Aujourd’hui que les fortunes foncières sont les plus sûres et les plus recherchées, que le nouvel ordre de choses permet aux riches propriétaires de passer plus de temps à la campagne, et leur en fait souvent un devoir, à cause de l’ordre et de l’économie qu’un propriétaire sage et simplement foncier doit admettre dans ses dépenses et dans l’administration de ses biens, ils n’auront plus de répugnance à habiter la campagne, au moins pendant la belle saison, et à s’y faire des occupations utiles et agréables.

Parmi toutes ces occupations, c’est celle de l’agriculture qui offre le plus de jouissances réelles à un propriétaire sage et intelligent.

Nous ne conseillerons cependant pas aux propriétaires de se mettre à la tête d’une grande exploitation rurale, ou, pour nous servir de l’expression usitée, de faire valoir par eux-mêmes, s’ils n’ont point été élevés, dans la profession de cultivateur.
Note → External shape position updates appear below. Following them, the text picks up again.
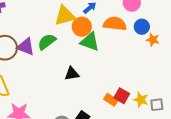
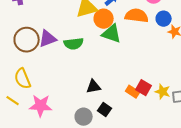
green semicircle: (47, 42) -> (74, 44), moved, turned -150
purple triangle: (26, 47) -> (48, 39), turned -42
black triangle: (72, 74) -> (94, 87), moved

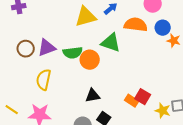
orange circle: (104, 19) -> (90, 60), moved
brown circle: (27, 40) -> (26, 49), size x0.7
yellow semicircle: (23, 79) -> (44, 80), moved, turned 35
yellow star: (163, 92) -> (163, 111), moved

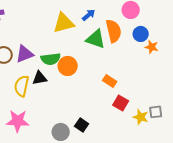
orange semicircle: (136, 25) -> (114, 31), turned 70
green triangle: (111, 43) -> (96, 39), moved
black triangle: (93, 96) -> (40, 78), moved
orange rectangle: (132, 101) -> (110, 81), moved

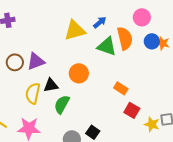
orange star: (152, 47) -> (163, 43), moved
green semicircle: (51, 59) -> (62, 104), moved, turned 126

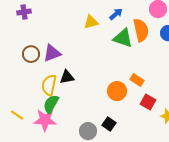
yellow triangle: (75, 30) -> (91, 22), size x0.7
orange circle: (79, 73) -> (117, 91), moved
green semicircle: (62, 104) -> (51, 104), moved

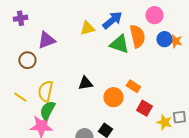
blue arrow: (116, 14) -> (112, 20), size x1.5
purple triangle: (52, 53) -> (46, 40), moved
black triangle: (67, 77) -> (85, 83), moved
yellow line: (17, 115) -> (20, 97), moved

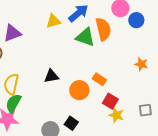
blue circle: (164, 39) -> (136, 20), moved
orange star: (175, 41) -> (141, 64), moved
yellow star: (164, 122) -> (116, 115), moved

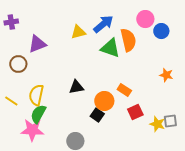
red square: (110, 101) -> (135, 112), turned 35
yellow star: (116, 115) -> (157, 124), moved
black square: (71, 123) -> (97, 115), moved

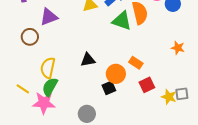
yellow line: (11, 101) -> (23, 89), moved
black square: (97, 115) -> (109, 88), turned 32

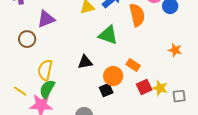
green triangle: (122, 21) -> (108, 35), moved
yellow star: (169, 97) -> (160, 88), moved

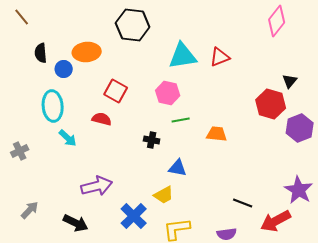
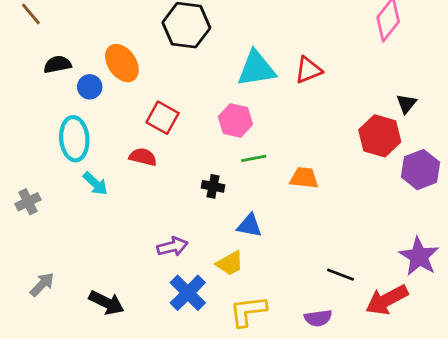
orange ellipse: (87, 52) -> (122, 63), turned 60
black semicircle: (41, 53) -> (57, 64), turned 84
purple arrow: (97, 186) -> (172, 247), moved, size x0.7

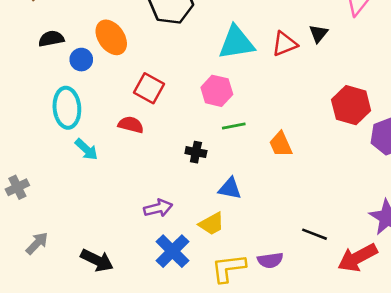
black triangle: (406, 104) -> (318, 33), moved
orange trapezoid: (304, 178) -> (281, 144), turned -120
gray cross: (28, 202) -> (17, 187), moved
purple semicircle: (318, 318) -> (270, 260), moved

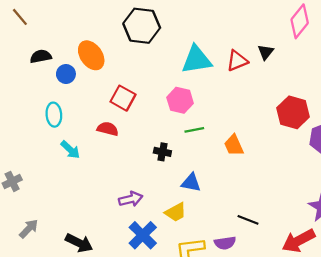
cyan ellipse: (67, 108) -> (54, 115), size x0.7
black line: (315, 234) -> (248, 220), moved

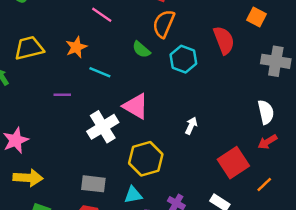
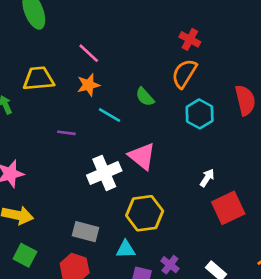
pink line: (102, 15) -> (89, 53), moved
green semicircle: (141, 50) -> (145, 97), moved
white arrow: (191, 126) -> (207, 178), moved
red square: (233, 163) -> (228, 208), moved

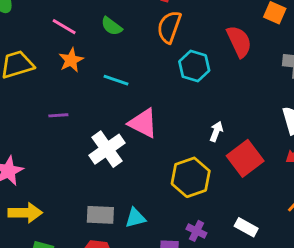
green semicircle: (145, 97) -> (112, 26), moved
cyan line: (110, 115) -> (116, 80), moved
yellow hexagon: (145, 213) -> (191, 177), moved
cyan triangle: (126, 249) -> (135, 218), moved

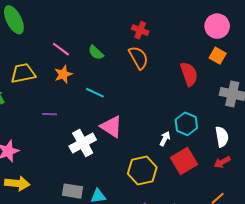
orange semicircle: (169, 27) -> (138, 58), turned 125
cyan hexagon: (194, 66) -> (186, 124), moved

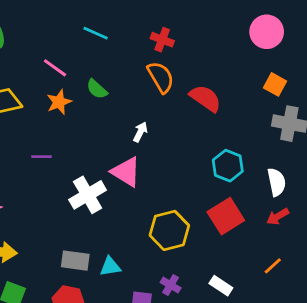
green semicircle: (96, 53) -> (97, 89), moved
orange square: (218, 56) -> (275, 84), moved
red semicircle: (189, 74) -> (205, 98), moved, turned -35
cyan line: (95, 93) -> (96, 33), moved
white arrow: (165, 139) -> (140, 132), moved

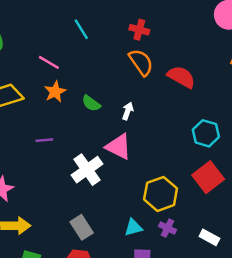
cyan line: (96, 33) -> (81, 29), turned 40
green semicircle: (97, 89) -> (91, 103), moved
gray rectangle: (75, 261) -> (82, 227), turned 55
cyan triangle: (110, 267) -> (133, 227), moved
purple cross: (171, 285) -> (167, 228), moved

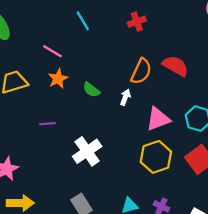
red cross: (139, 30) -> (137, 22), turned -36
orange semicircle: (141, 62) -> (141, 71), moved, turned 60
pink triangle: (119, 147) -> (158, 119), moved, turned -48
yellow hexagon: (161, 194) -> (156, 157), moved

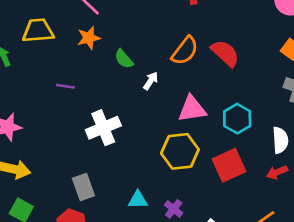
white arrow: (125, 97) -> (151, 81), moved

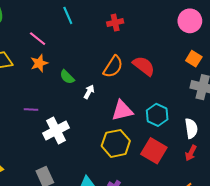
purple line: (65, 86) -> (31, 109), moved
red square: (229, 165) -> (154, 151), turned -30
red arrow: (277, 172) -> (191, 153), turned -35

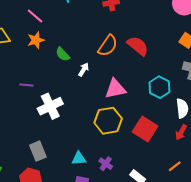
cyan hexagon: (157, 115) -> (159, 87), moved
Au laboureur la charrue, dit le proverbe : et si celui qui est fils de maître a besoin de toutes ses facultés morales et physiques pour bien conduire une grande exploitation, pour en prévoir tous les travaux, pour les ordonner a temps, pour en surveiller la bonne exécution, pour bien choisir les bestiaux nécessaires à son exploitation, pour ne pas les payer plus qu’ils ne valent, pour acheter et vendre dans les momens les plus avantageux, etc., on sent combien un propriétaire qui ne seroit point accoutumé à une vie aussi active, et qui ne réuniroit point toutes les connoissances diverses qui constituent un fermier intelligent, ou qui, pour suppléer à l’activité et aux connoissances qui lui manquent, seroit obligé de s’en rapporter à un gérant, aura de désavantage sur le fermier dans son exploitation.
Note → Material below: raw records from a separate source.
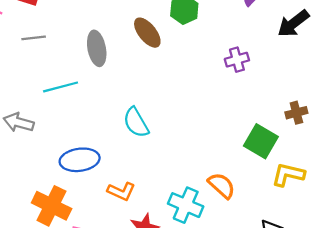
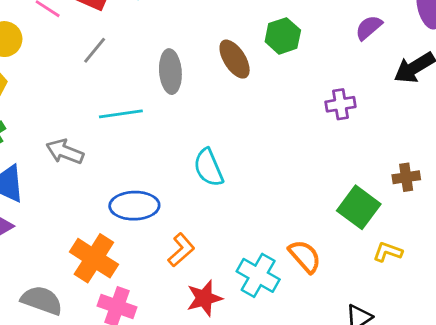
gray line: (34, 38) -> (95, 50), turned -50
yellow L-shape: (288, 175) -> (388, 252), size x0.7
orange L-shape: (121, 191) -> (181, 250), turned -72

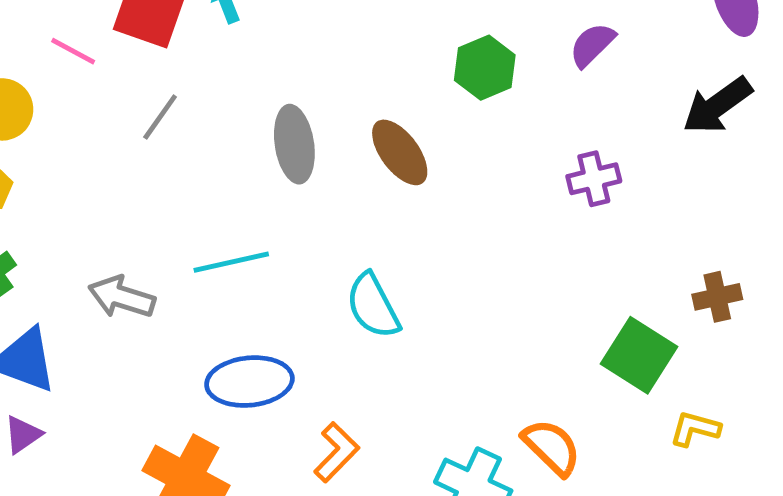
purple semicircle: (369, 28) -> (592, 45), moved
brown ellipse: (235, 59) -> (400, 152), moved
cyan line: (121, 114) -> (231, 262), moved

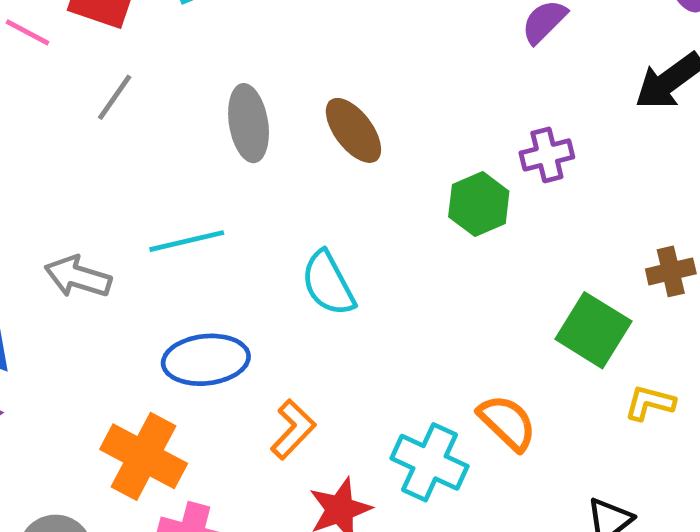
green hexagon: (485, 68) -> (479, 204), moved

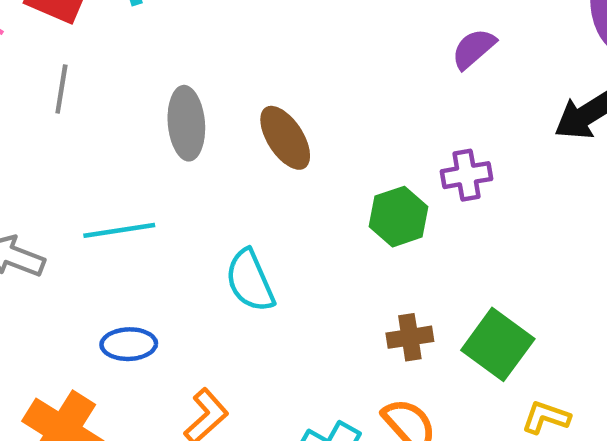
gray line: (115, 97) -> (61, 89), turned -30
brown cross: (671, 271) -> (410, 337), moved
blue ellipse: (206, 360) -> (129, 344), size x0.7

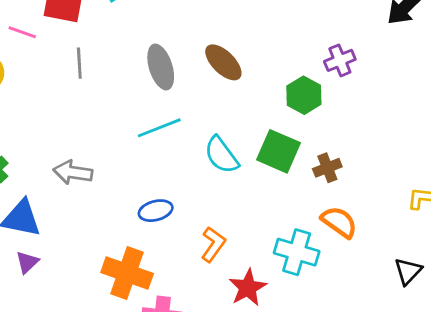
cyan line: (119, 230) -> (159, 128), moved
green square: (498, 344) -> (278, 151), moved

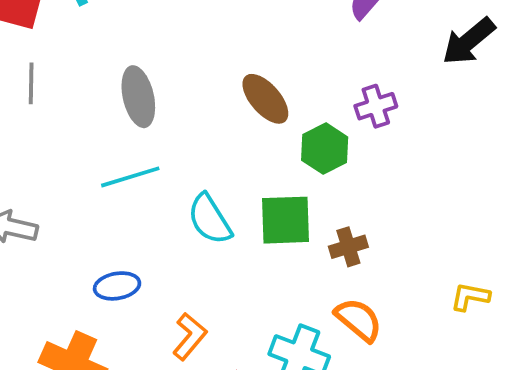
brown ellipse: (223, 62) -> (265, 99), moved
green square: (278, 151) -> (285, 220), turned -30

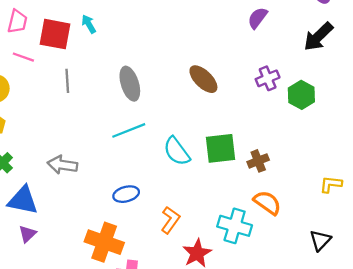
green hexagon: (325, 149) -> (301, 95), moved

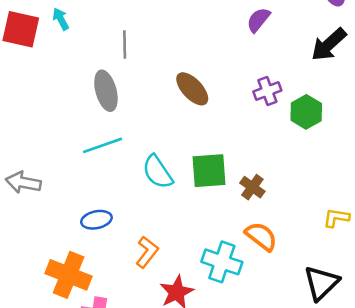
gray line: (67, 81) -> (125, 44), moved
brown cross: (258, 161) -> (252, 187), turned -35
black triangle: (320, 240) -> (321, 283), size x1.4

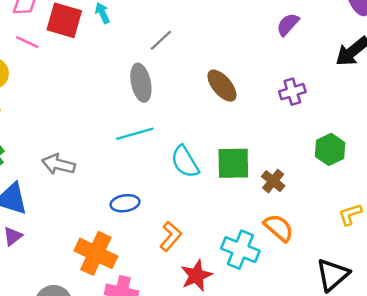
gray line: (125, 44) -> (161, 40), turned 45
green hexagon: (306, 112) -> (330, 149), moved
yellow L-shape: (336, 218) -> (350, 214), turned -30

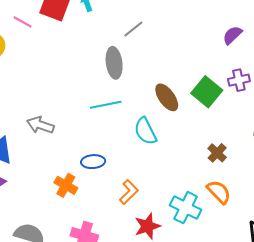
purple semicircle: (288, 24) -> (232, 35), moved
brown ellipse: (222, 86) -> (167, 97), moved
green square: (233, 163) -> (207, 92), moved, turned 36
orange cross: (96, 253) -> (66, 185), moved, size x0.7

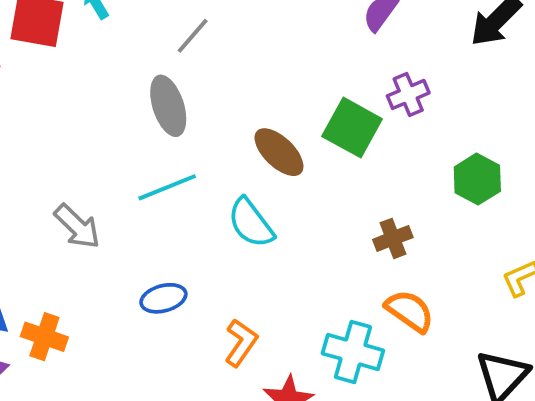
gray arrow: (40, 125) -> (77, 226), moved, turned -144
brown cross: (217, 153) -> (393, 238), turned 36
orange cross: (66, 185) -> (44, 337), moved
À ce sujet, nous avons consulté beaucoup de propriétaires qui ont fait valoir ; nous avons fait valoir nous-mêmes, et nous nous sommes convaincus que, si l’on excepte quelques localités ou quelques circonstances favorables, un propriétaire aisé trouvera, dans le produit net de son exploitation, une rente moindre que celle qu’il en auroit retirée sans avances et sans peines, en la louant à un fermier intelligent ; et que la perte qu’il éprouvera annuellement sera d’autant plus grande, que son exploitation sera plus étendue.

Mais, comme un propriétaire aisé a toujours besoin de chevaux à la campagne, et d’une petite basse-cour ; qu’il lui est important de donner des exemples de bonne culture à ses fermiers ; qu’il faut d’ailleurs pourvoir à la nourriture de ses bestiaux, sans ôter à la culture aucuns moyens d’engrais ; enfin, que le propriétaire a besoin de fumiers pour ses jardins, nous lui conseillons une petite exploitation. D’un autre côté, le propriétaire aura souvent, dans une terre étendue, des propriétés d’une autre nature que celle des terres cultivables, comme des prés, des bois, des plantations, etc. ; et, si la culture de ses terres présente aux autres cultivateurs une culture mieux entendue et des récoltes plus abondantes que les leurs, il pourra encore leur offrir des exemples utiles dans l’amélioration de ses prairies, dans la conservation et l’aménagement de ses bois, et dans le soin de ses plantations.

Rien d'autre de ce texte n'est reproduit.